Speaking to the publication in an interview, Rohm CEO Isao Matsumoto said its lines continued to operate at 100% capacity as they scrambled to fill backlogs from automotive customers. Ford, Toyota and Honda are three of its biggest customers. However, the executive said the orders were “overwhelming” and that major investments to boost production would not generate quick returns. The company will invest an additional $636 million to further maximize production, but the equipment needed to increase production is not arriving on time. In addition to general supply chain issues for the chipmaker, the delta variant of COVID-19 further complicates matters, he said.

Matsumoto added that customers who offer to pay more to receive their tokens faster are of no use because there just aren’t enough of them anyway. The materials that create the most headaches are leadframes, which create the metallic structure of a chip inside the semiconductor.
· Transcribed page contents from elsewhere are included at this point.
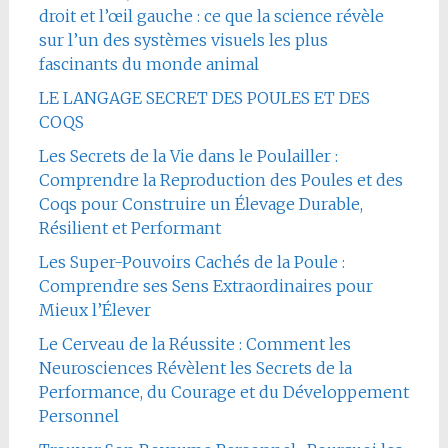
droit et l’œil gauche : ce que la science révèle
sur l’un des systèmes visuels les plus
fascinants du monde animal
LE LANGAGE SECRET DES POULES ET DES
COQS
Les Secrets de la Vie dans le Poulailler :
Comprendre la Reproduction des Poules et des
Coqs pour Construire un Élevage Durable,
Résilient et Performant
Les Super-Pouvoirs Cachés de la Poule :
Comprendre ses Sens Extraordinaires pour
Mieux l’Élever
Le Cerveau de la Réussite : Comment les
Neurosciences Révèlent les Secrets de la
Performance, du Courage et du Développement
Personnel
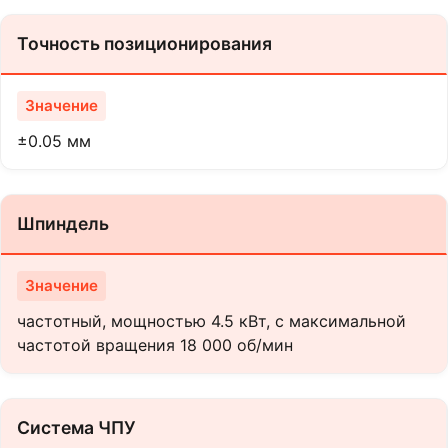
Точность позиционирования
±0.05 мм
Шпиндель
частотный, мощностью 4.5 кВт, с максимальной
частотой вращения 18 000 об/мин
Система ЧПУ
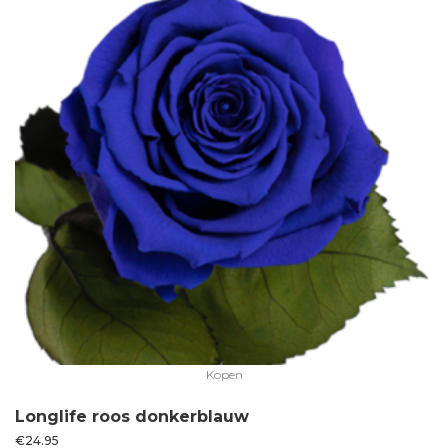
Kopen
Longlife roos donkerblauw
€
24.95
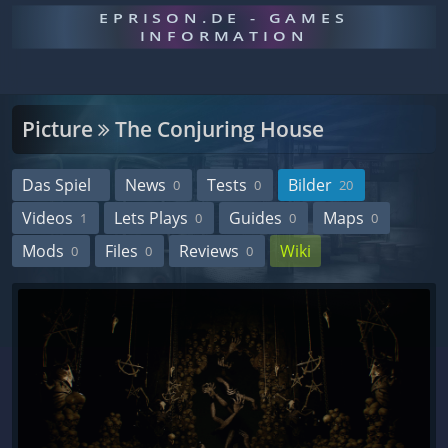
EPRISON.DE - GAMES
INFORMATION
Picture
The Conjuring House
Das Spiel
News
Tests
Bilder
0
0
20
Videos
Lets Plays
Guides
Maps
1
0
0
0
Mods
Files
Reviews
Wiki
0
0
0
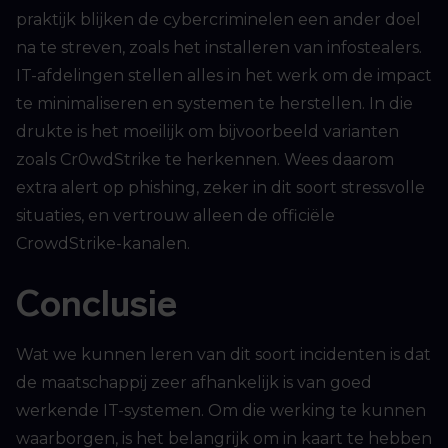
praktijk blijken de cybercriminelen een ander doel
na te streven, zoals het installeren van infostealers.
IT-afdelingen stellen alles in het werk om de impact
te minimaliseren en systemen te herstellen. In die
drukte is het moeilijk om bijvoorbeeld varianten
zoals Cr0wdStrike te herkennen. Wees daarom
extra alert op phishing, zeker in dit soort stressvolle
situaties, en vertrouw alleen de officiële
CrowdStrike-kanalen.
Conclusie
Wat we kunnen leren van dit soort incidenten is dat
de maatschappij zeer afhankelijk is van goed
werkende IT-systemen. Om die werking te kunnen
waarborgen, is het belangrijk om in kaart te hebben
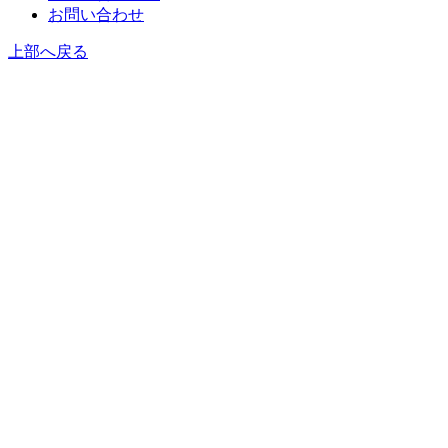
お問い合わせ
上部へ戻る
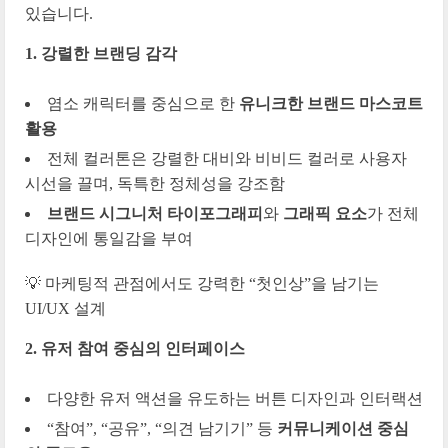
있습니다.
1. 강렬한 브랜딩 감각
염소 캐릭터를 중심으로 한
유니크한 브랜드 마스코트
활용
전체 컬러톤은 강렬한 대비와 비비드 컬러로 사용자
시선을 끌며, 독특한 정체성을 강조함
브랜드 시그니처 타이포그래피
와
그래픽 요소
가 전체
디자인에 통일감을 부여
💡 마케팅적 관점에서도 강력한 “첫인상”을 남기는
UI/UX 설계
2. 유저 참여 중심의 인터페이스
다양한 유저 액션을 유도하는 버튼 디자인과 인터랙션
“참여”, “공유”, “의견 남기기” 등
커뮤니케이션 중심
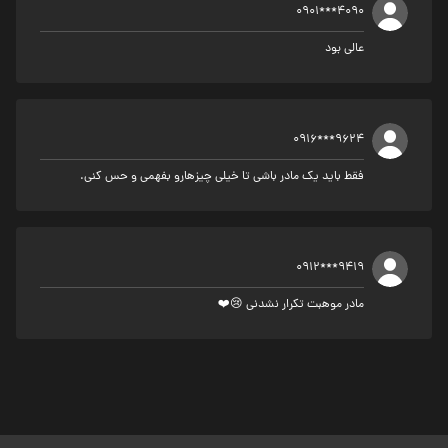
0901***4090
عالی بود
0916***9624
فقط باید یک مادر باشی تا خیلی چیزهارو بفهمی و حس کنی.
0912***9419
مادر موهبت تكرار نشدني 😢❤️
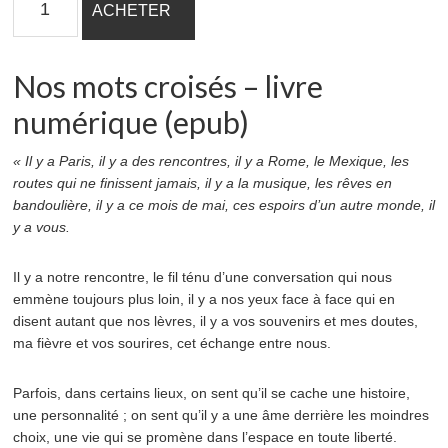
ACHETER
de
Nos
mots
Nos mots croisés – livre
croisés
-
numérique (epub)
livre
numérique
« Il y a Paris, il y a des rencontres, il y a Rome, le Mexique, les
(epub)
routes qui ne finissent jamais, il y a la musique, les rêves en
bandoulière, il y a ce mois de mai, ces espoirs d’un autre monde, il
y a vous.
Il y a notre rencontre, le fil ténu d’une conversation qui nous
emmène toujours plus loin, il y a nos yeux face à face qui en
disent autant que nos lèvres, il y a vos souvenirs et mes doutes,
ma fièvre et vos sourires, cet échange entre nous.
Parfois, dans certains lieux, on sent qu’il se cache une histoire,
une personnalité ; on sent qu’il y a une âme derrière les moindres
choix, une vie qui se promène dans l’espace en toute liberté.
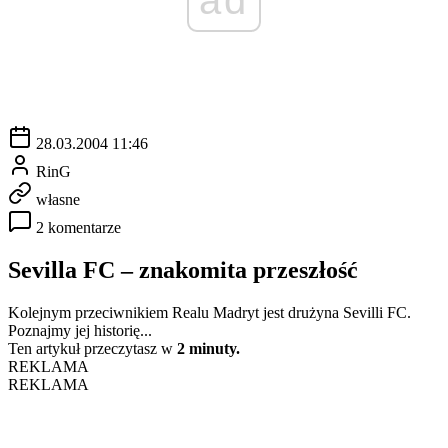
28.03.2004 11:46
RinG
własne
2 komentarze
Sevilla FC – znakomita przeszłość
Kolejnym przeciwnikiem Realu Madryt jest drużyna Sevilli FC.
Poznajmy jej historię...
Ten artykuł przeczytasz w
2 minuty.
REKLAMA
REKLAMA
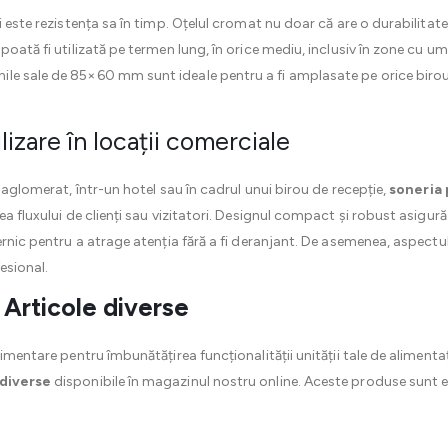
 este rezistența sa în timp. Oțelul cromat nu doar că are o durabilitate 
poată fi utilizată pe termen lung, în orice mediu, inclusiv în zone cu um
le sale de 85×60 mm sunt ideale pentru a fi amplasate pe orice birou 
izare în locații comerciale
t aglomerat, într-un hotel sau în cadrul unui birou de recepție,
soneria 
a fluxului de clienți sau vizitatori. Designul compact și robust asigură 
ernic pentru a atrage atenția fără a fi deranjant. De asemenea, aspectu
esional.
e
Articole diverse
limentare pentru îmbunătățirea funcționalității unității tale de aliment
 diverse
disponibile în magazinul nostru online. Aceste produse sunt e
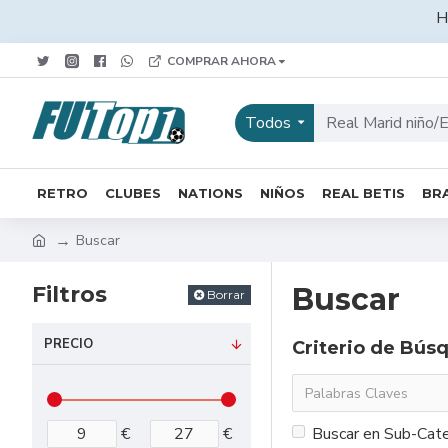
H
COMPRAR AHORA
Todos
RETRO
CLUBES
NATIONS
NIÑOS
REAL BETIS
BRA
Buscar
Filtros
Buscar
Borrar
PRECIO
Criterio de Bús
€
€
Buscar en Sub-Cate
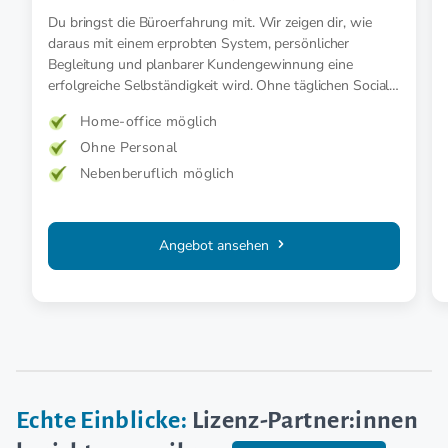
Du bringst die Büroerfahrung mit. Wir zeigen dir, wie
daraus mit einem erprobten System, persönlicher
Begleitung und planbarer Kundengewinnung eine
erfolgreiche Selbständigkeit wird. Ohne täglichen Social-
Media-Druck.
Home-office möglich
Ohne Personal
Nebenberuflich möglich
Angebot ansehen
Echte Einblicke:
Lizenz-Partner:innen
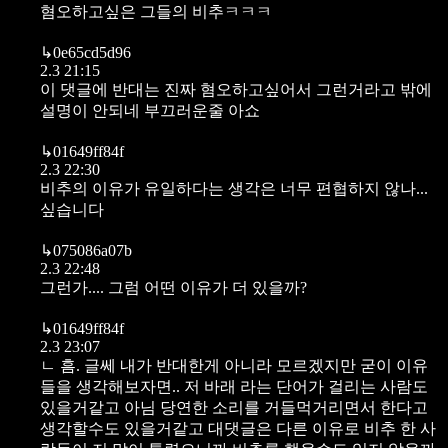
혐오하고싶은 그들의 비추ㅋㅋㅋ
↳
0e65cd5d96
2.3 21:15
이 댓글에 반대는 진짜 혐오하고싶어서 그런거라고 밖에
설명이 안되네 부끄러운줄 아쇼
↳
01649ff84f
2.3 22:30
비추의 이유가 유일하다는 생각은 너무 편협하지 않나...
싶습니다
↳
075086a07b
2.3 22:48
그런가.... 그럼 어떤 이유가 더 있을까?
↳
01649ff84f
2.3 23:07
ㄴ 흠. 글쎄 내가 반대한게 아니라 모르겠지만 굳이 이유
들을 생각해보자면.. 저 바래 라는 단어가 걸리는 사람도
있을거같고 아님 당연한 소리를 거들먹거리면서 한다고
생각할수도 있을거같고 대댓글은 다른 이유로 비추 한 사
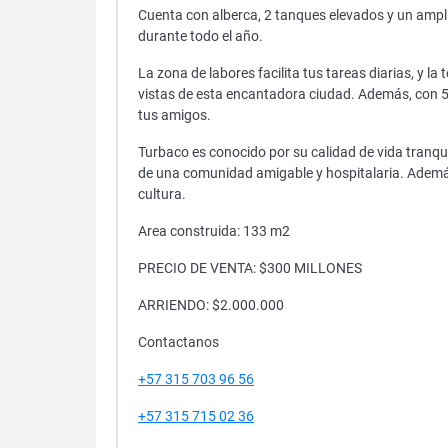
Cuenta con alberca, 2 tanques elevados y un amplio
durante todo el año.
La zona de labores facilita tus tareas diarias, y l
vistas de esta encantadora ciudad. Además, con 5 a
tus amigos.
Turbaco es conocido por su calidad de vida tranquil
de una comunidad amigable y hospitalaria. Además,
cultura.
Area construida: 133 m2
PRECIO DE VENTA: $300 MILLONES
ARRIENDO: $2.000.000
Contactanos
+57 315 703 96 56
+57 315 715 02 36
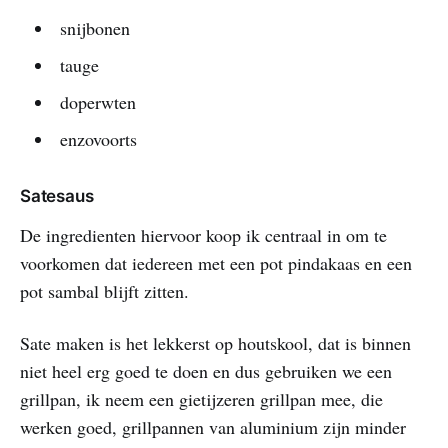
snijbonen
tauge
doperwten
enzovoorts
Satesaus
De ingredienten hiervoor koop ik centraal in om te
voorkomen dat iedereen met een pot pindakaas en een
pot sambal blijft zitten.
Sate maken is het lekkerst op houtskool, dat is binnen
niet heel erg goed te doen en dus gebruiken we een
grillpan, ik neem een gietijzeren grillpan mee, die
werken goed, grillpannen van aluminium zijn minder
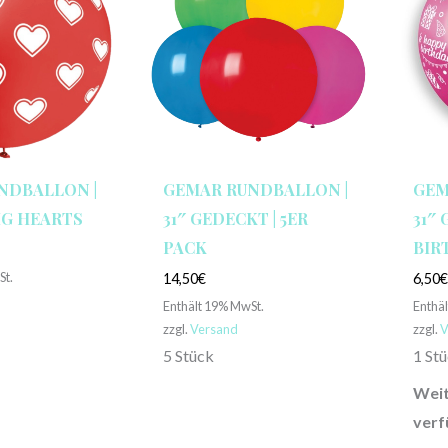
NDBALLON |
GEMAR RUNDBALLON |
GEM
BIG HEARTS
31″ GEDECKT | 5ER
31″
PACK
BIR
St.
14,50
€
6,50
Enthält 19% MwSt.
Enthä
zzgl.
Versand
zzgl.
V
5 Stück
1 St
Weit
verf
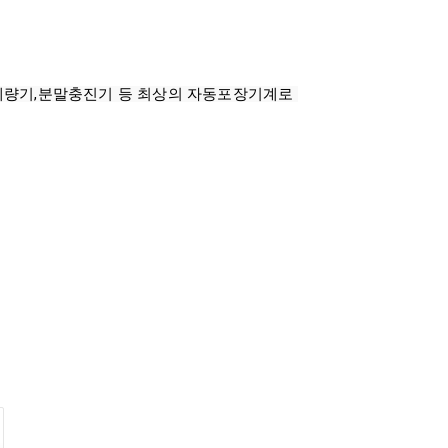
량기,분말충진기 등 최상의 자동포장기계로 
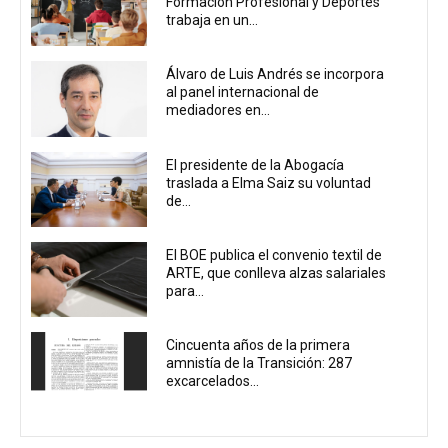
Formación Profesional y Deportes
trabaja en un...
Álvaro de Luis Andrés se incorpora
al panel internacional de
mediadores en...
El presidente de la Abogacía
traslada a Elma Saiz su voluntad
de...
El BOE publica el convenio textil de
ARTE, que conlleva alzas salariales
para...
Cincuenta años de la primera
amnistía de la Transición: 287
excarcelados...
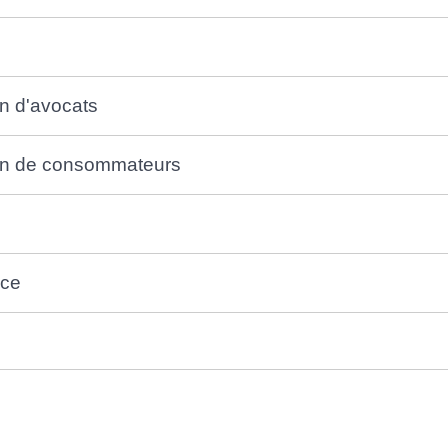
on d'avocats
tion de consommateurs
nce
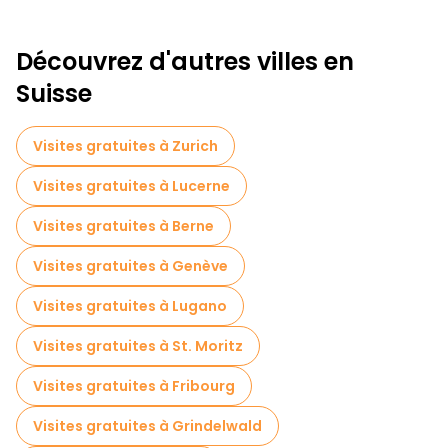
Découvrez d'autres villes en
Suisse
Visites gratuites à Zurich
Visites gratuites à Lucerne
Visites gratuites à Berne
Visites gratuites à Genève
Visites gratuites à Lugano
Visites gratuites à St. Moritz
Visites gratuites à Fribourg
Visites gratuites à Grindelwald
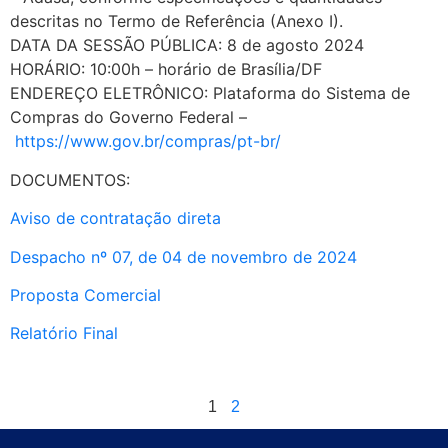
descritas no Termo de Referência (Anexo I).
DATA DA SESSÃO PÚBLICA: 8 de agosto 2024
HORÁRIO: 10:00h – horário de Brasília/DF
ENDEREÇO ELETRÔNICO: Plataforma do Sistema de
Compras do Governo Federal –
https://www.gov.br/compras/pt-br/
DOCUMENTOS:
Aviso de contratação direta
Despacho nº 07, de 04 de novembro de 2024
Proposta Comercial
Relatório Final
1
2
Automakers at all levels continue to face the massive consequences of the current shortage. General Motors, Ford, Toyota and others announced additional plant downtime in their production facilities. Toyota, in particular, cut 40% of its global production as he expects tougher times with fewer chips. Meanwhile, auto sales could start to feel a real impact as inventories tighten even more. As dealerships and automakers cash in on profits from customers willing to pay a premium on new vehicles, sales could start to contract with too few new cars to go around.